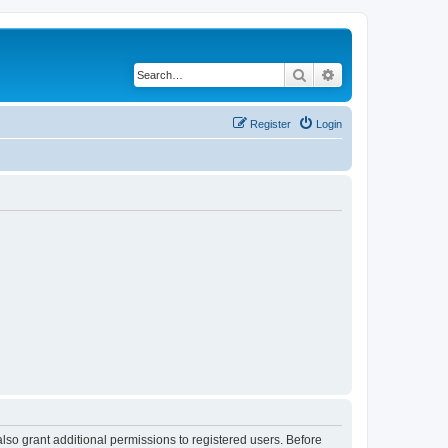
Search
Advanced search
Register
Login
lso grant additional permissions to registered users. Before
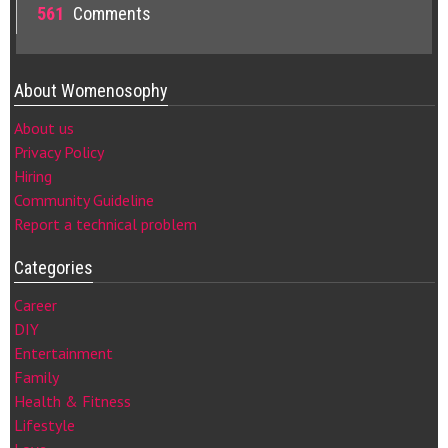
561
Comments
About Womenosophy
About us
Privacy Policy
Hiring
Community Guideline
Report a technical problem
Categories
Career
DIY
Entertainment
Family
Health & Fitness
Lifestyle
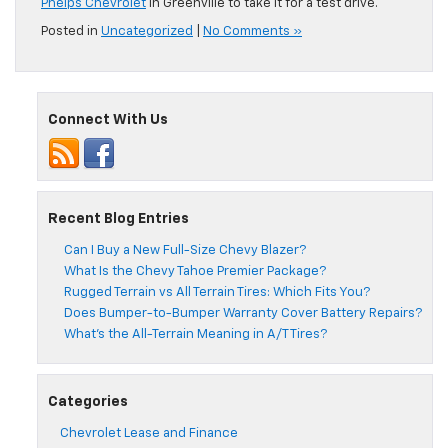
Phelps Chevrolet
in Greenville to take it for a test drive.
Posted in
Uncategorized
|
No Comments »
Connect With Us
Recent Blog Entries
Can I Buy a New Full-Size Chevy Blazer?
What Is the Chevy Tahoe Premier Package?
Rugged Terrain vs All Terrain Tires: Which Fits You?
Does Bumper-to-Bumper Warranty Cover Battery Repairs?
What’s the All-Terrain Meaning in A/T Tires?
Categories
Chevrolet Lease and Finance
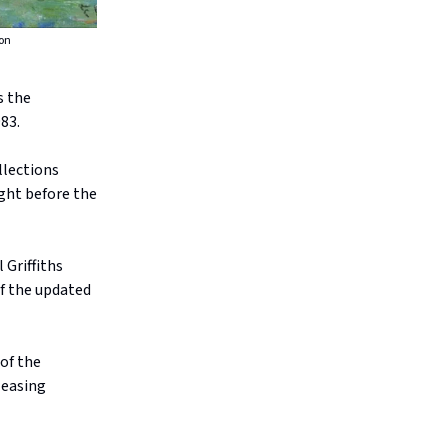
ion
s the
83.
llections
ght before the
 Griffiths
f the updated
of the
leasing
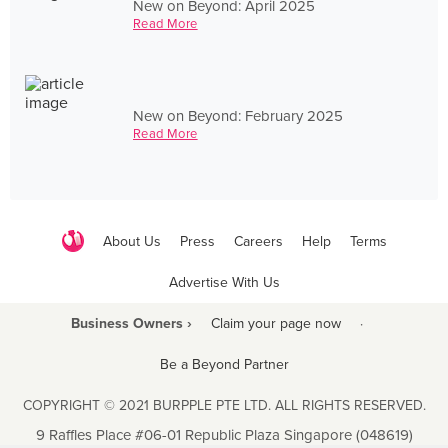
New on Beyond: April 2025
Read More
New on Beyond: February 2025
Read More
About Us
Press
Careers
Help
Terms
Advertise With Us
Business Owners ›
Claim your page now
·
Be a Beyond Partner
COPYRIGHT © 2021 BURPPLE PTE LTD. ALL RIGHTS RESERVED.
9 Raffles Place #06-01 Republic Plaza Singapore (048619)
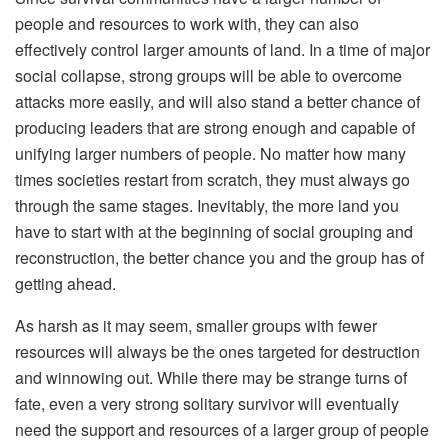
people and resources to work with, they can also
effectively control larger amounts of land. In a time of major
social collapse, strong groups will be able to overcome
attacks more easily, and will also stand a better chance of
producing leaders that are strong enough and capable of
unifying larger numbers of people. No matter how many
times societies restart from scratch, they must always go
through the same stages. Inevitably, the more land you
have to start with at the beginning of social grouping and
reconstruction, the better chance you and the group has of
getting ahead.
As harsh as it may seem, smaller groups with fewer
resources will always be the ones targeted for destruction
and winnowing out. While there may be strange turns of
fate, even a very strong solitary survivor will eventually
need the support and resources of a larger group of people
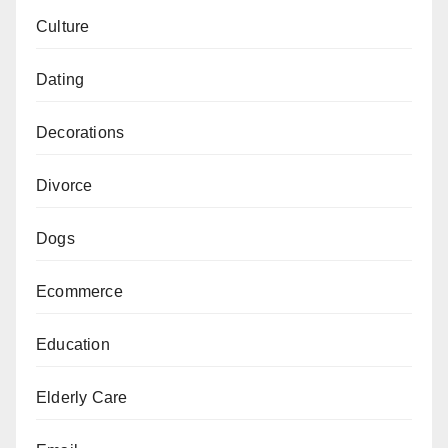
Culture
Dating
Decorations
Divorce
Dogs
Ecommerce
Education
Elderly Care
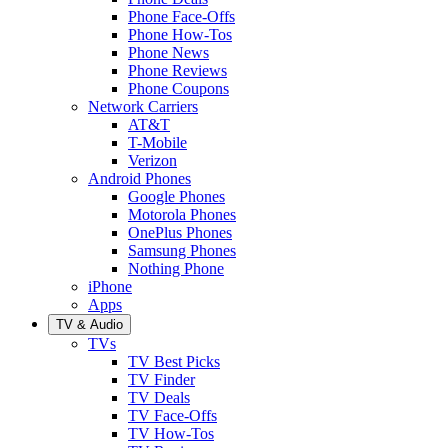
Phone Face-Offs
Phone How-Tos
Phone News
Phone Reviews
Phone Coupons
Network Carriers
AT&T
T-Mobile
Verizon
Android Phones
Google Phones
Motorola Phones
OnePlus Phones
Samsung Phones
Nothing Phone
iPhone
Apps
TV & Audio
TVs
TV Best Picks
TV Finder
TV Deals
TV Face-Offs
TV How-Tos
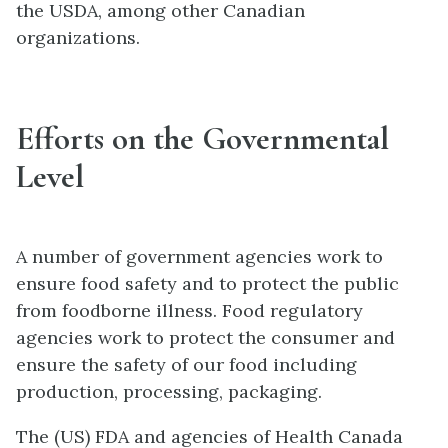
the USDA, among other Canadian
organizations.
Efforts on the Governmental
Level
A number of government agencies work to
ensure food safety and to protect the public
from foodborne illness. Food regulatory
agencies work to protect the consumer and
ensure the safety of our food including
production, processing, packaging.
The (US) FDA and agencies of Health Canada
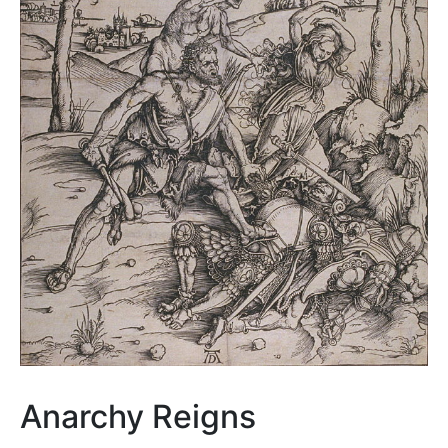
Anarchy Reigns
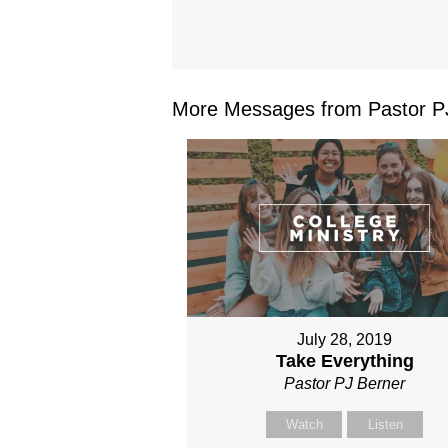
More Messages from Pastor PJ
July 28, 2019
Take Everything
Pastor PJ Berner
Watch
Listen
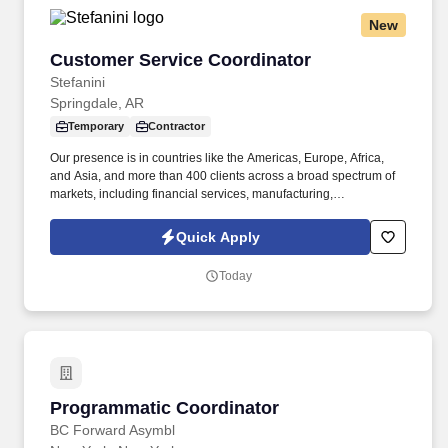
New
Customer Service Coordinator
Customer Service Coordinator
Stefanini
Springdale, AR
Temporary
Contractor
Our presence is in countries like the Americas, Europe, Africa,
and Asia, and more than 400 clients across a broad spectrum of
markets, including financial services, manufacturing,
telecommunications, chemical services, technology, public sector,
and utilities. The Stefanini Group is a global provider of offshore,
Quick Apply
onshore and near shore outsourcing, IT digital consulting,
systems integration, application, and strategic staffing services to
Today
Fortune 1000 enterprises around the world.
Programmatic Coordinator
Programmatic Coordinator
BC Forward Asymbl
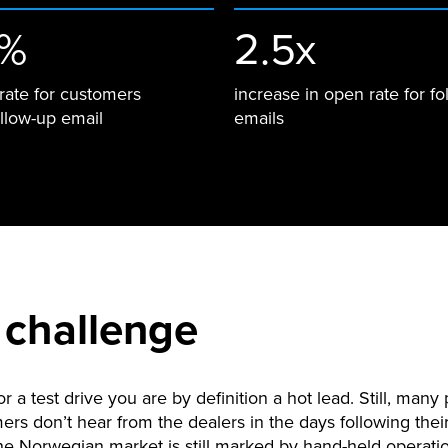
3%
2.5x
rate for customers
increase in open rate for fo
ollow-up email
emails
 challenge
or a test drive you are by definition a hot lead. Still, many 
ers don’t hear from the dealers in the days following their
e Norwegian market is still marked by hand-held operat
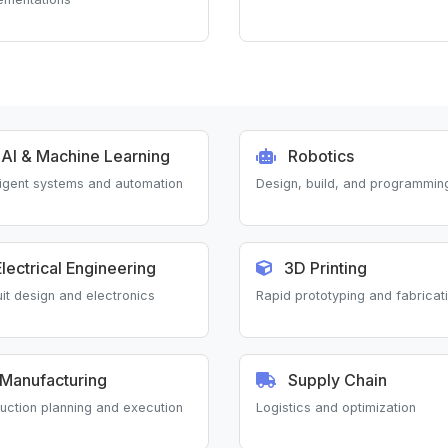
AI & Machine Learning
Robotics
lligent systems and automation
Design, build, and programmin
lectrical Engineering
3D Printing
uit design and electronics
Rapid prototyping and fabricat
Manufacturing
Supply Chain
uction planning and execution
Logistics and optimization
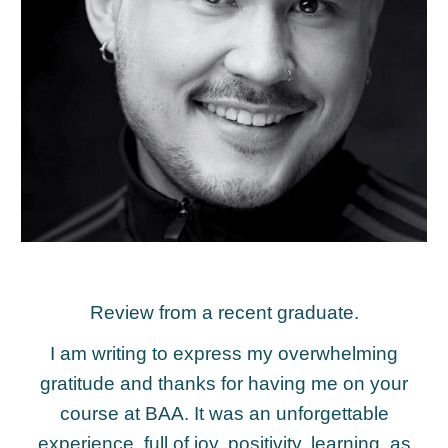
Review from a recent graduate.
I am writing to express my overwhelming
gratitude and thanks for having me on your
course at BAA. It was an unforgettable
experience, full of joy, positivity, learning, as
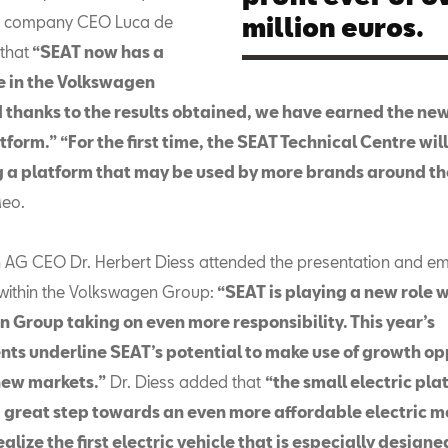
l, company CEO Luca de
million euros.
that
“SEAT now has a
le in the Volkswagen
 thanks to the results obtained, we have earned the new
tform.” “For the first time, the SEAT Technical Centre wil
 a platform that may be used by more brands around th
eo.
AG CEO Dr. Herbert Diess attended the presentation and e
 within the Volkswagen Group:
“SEAT is playing a new role w
 Group taking on even more responsibility. This year’s
ts underline SEAT’s potential to make use of growth op
new markets.”
Dr. Diess added that
“the small electric pla
a great step towards an even more affordable electric mo
ealize the first electric vehicle that is especially design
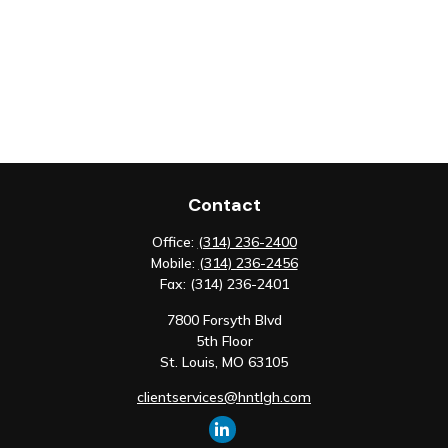
Contact
Office:
(314) 236-2400
Mobile:
(314) 236-2456
Fax:
(314) 236-2401
7800 Forsyth Blvd
5th Floor
St. Louis,
MO
63105
clientservices@hntlgh.com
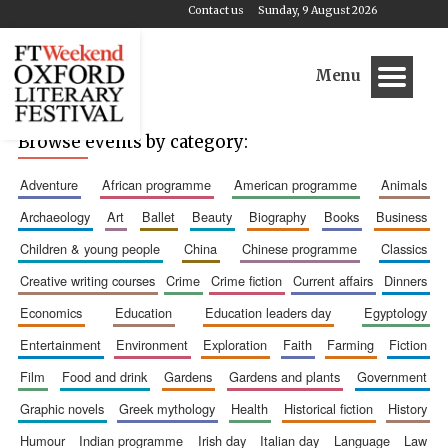
Contact us
Sunday, 9 August 2026
Menu
Browse events by category:
adventure
african programme
american programme
animals
archaeology
art
ballet
beauty
biography
books
business
children & young people
china
chinese programme
classics
creative writing courses
crime
crime fiction
current affairs
dinners
economics
education
education leaders day
egyptology
entertainment
environment
exploration
faith
farming
fiction
film
food and drink
gardens
gardens and plants
government
graphic novels
greek mythology
health
historical fiction
history
humour
indian programme
irish day
italian day
language
law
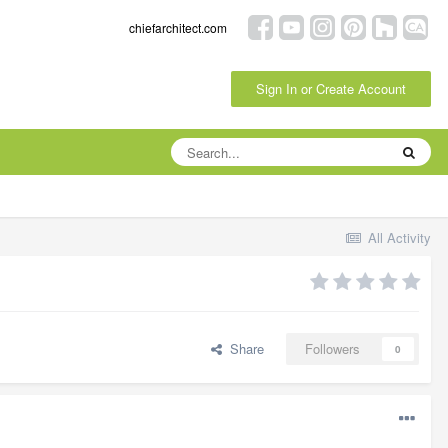
chiefarchitect.com
Sign In or Create Account
All Activity
Share
Followers
0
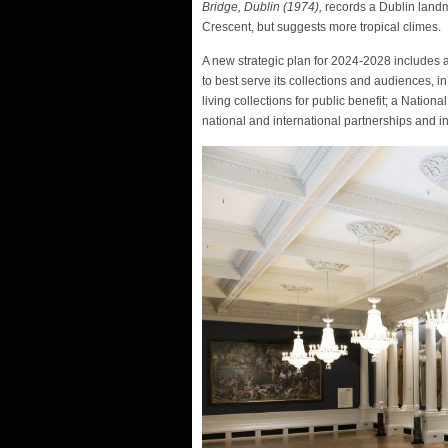
Bridge, Dublin (1974),
records a Dublin landm
Crescent, but suggests more tropical climes.
A new strategic plan for 2024-2028 includes a 
to best serve its collections and audiences, i
living collections for public benefit; a Nation
national and international partnerships and i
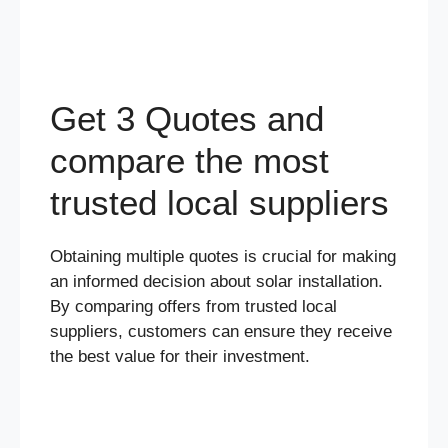
Get 3 Quotes and
compare the most
trusted local suppliers
Obtaining multiple quotes is crucial for making
an informed decision about solar installation.
By comparing offers from trusted local
suppliers, customers can ensure they receive
the best value for their investment.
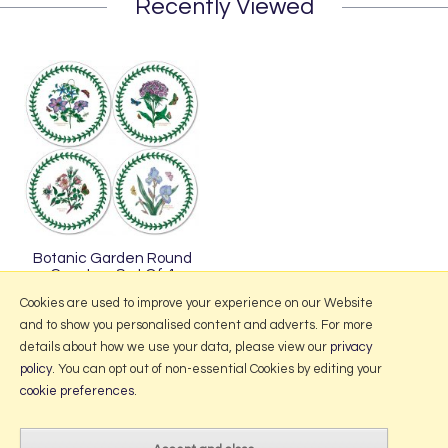
Recently Viewed
Botanic Garden Round
Coasters Set Of 4
£11.50
Cookies are used to improve your experience on our Website
and to show you personalised content and adverts. For more
details about how we use your data, please view our
privacy
policy
. You can opt out of non-essential Cookies by editing your
More Information
cookie preferences
.
2026 © Portmeirion Online.
Website design by Iconography
.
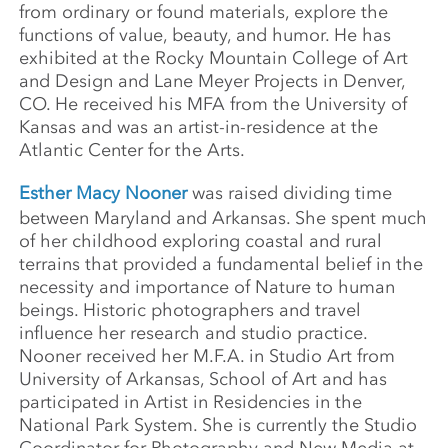
from ordinary or found materials, explore the
functions of value, beauty, and humor. He has
exhibited at the Rocky Mountain College of Art
and Design and Lane Meyer Projects in Denver,
CO. He received his MFA from the University of
Kansas and was an artist-in-residence at the
Atlantic Center for the Arts.
Esther Macy Nooner
was raised dividing time
between Maryland and Arkansas. She spent much
of her childhood exploring coastal and rural
terrains that provided a fundamental belief in the
necessity and importance of Nature to human
beings. Historic photographers and travel
influence her research and studio practice.
Nooner received her M.F.A. in Studio Art from
University of Arkansas, School of Art and has
participated in Artist in Residencies in the
National Park System. She is currently the Studio
Coordinator for Photography and New Media at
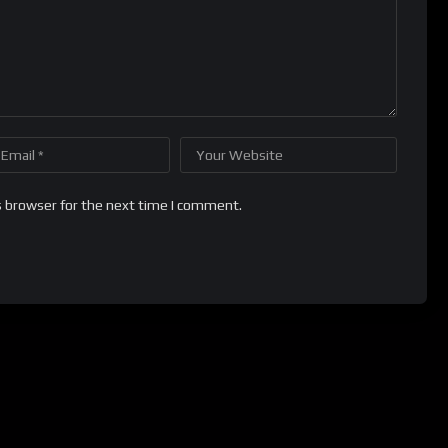
s browser for the next time I comment.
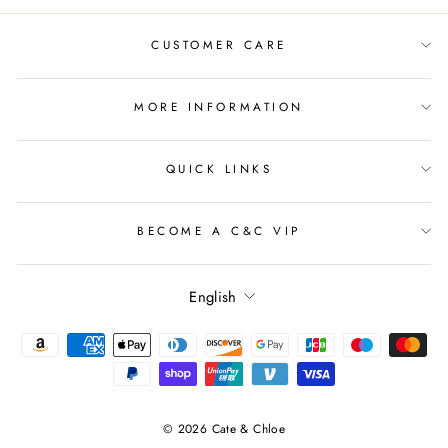
CUSTOMER CARE
MORE INFORMATION
QUICK LINKS
BECOME A C&C VIP
Language
English
© 2026 Cate & Chloe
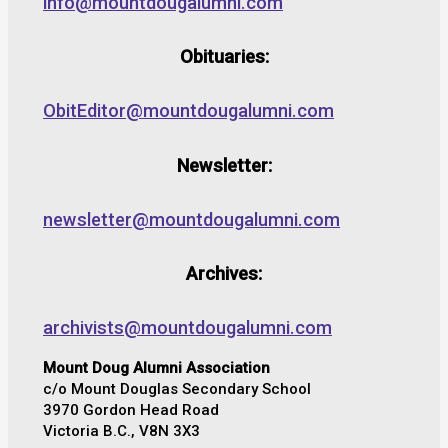
info@mountdougalumni.com
Obituaries:
ObitEditor@mountdougalumni.com
Newsletter:
newsletter@mountdougalumni.com
Archives:
archivists@mountdougalumni.com
Mount Doug Alumni Association
c/o Mount Douglas Secondary School
3970 Gordon Head Road
Victoria B.C., V8N 3X3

□ □ □ □ □ □ □

▸ What you need to do
Treat the line with "chinese programme" as the start and the line with "beings. Historic photographers and travel" as the end, and return exactly that span of the data above, both ends included, without pictures.

▸ Expected answer
chinese programme
classics
creative writing courses
crime
crime fiction
current affairs
dinners
economics
education
education leaders day
egyptology
entertainment
environment
exploration
faith
farming
fiction
film
food and drink
gardens
gardens and plants
government
graphic novels
greek mythology
health
historical fiction
history
humour
indian programme
irish day
italian day
language
law
chiefarchitect.com
Sign In or Create Account
All Activity
Share
Followers
0
Bridge, Dublin (1974),
records a Dublin landm
Crescent, but suggests more tropical climes.
A new strategic plan for 2024-2028 includes a 
to best serve its collections and audiences, i
living collections for public benefit; a Nation
national and international partnerships and i
Get 3 Quotes and
compare the most
trusted local suppliers
Obtaining multiple quotes is crucial for making
an informed decision about solar installation.
By comparing offers from trusted local
suppliers, customers can ensure they receive
the best value for their investment.
Recently Viewed
Botanic Garden Round
Coasters Set Of 4
£11.50
Cookies are used to improve your experience on our Website
and to show you personalised content and adverts. For more
details about how we use your data, please view our
privacy
policy
. You can opt out of non-essential Cookies by editing your
More Information
cookie preferences
.
2026 © Portmeirion Online.
Website design by Iconography
.
from ordinary or found materials, explore the
functions of value, beauty, and humor. He has
exhibited at the Rocky Mountain College of Art
and Design and Lane Meyer Projects in Denver,
CO. He received his MFA from the University of
Kansas and was an artist-in-residence at the
Atlantic Center for the Arts.
Esther Macy Nooner
was raised dividing time
between Maryland and Arkansas. She spent much
of her childhood exploring coastal and rural
terrains that provided a fundamental belief in the
necessity and importance of Nature to human
beings. Historic photographers and travel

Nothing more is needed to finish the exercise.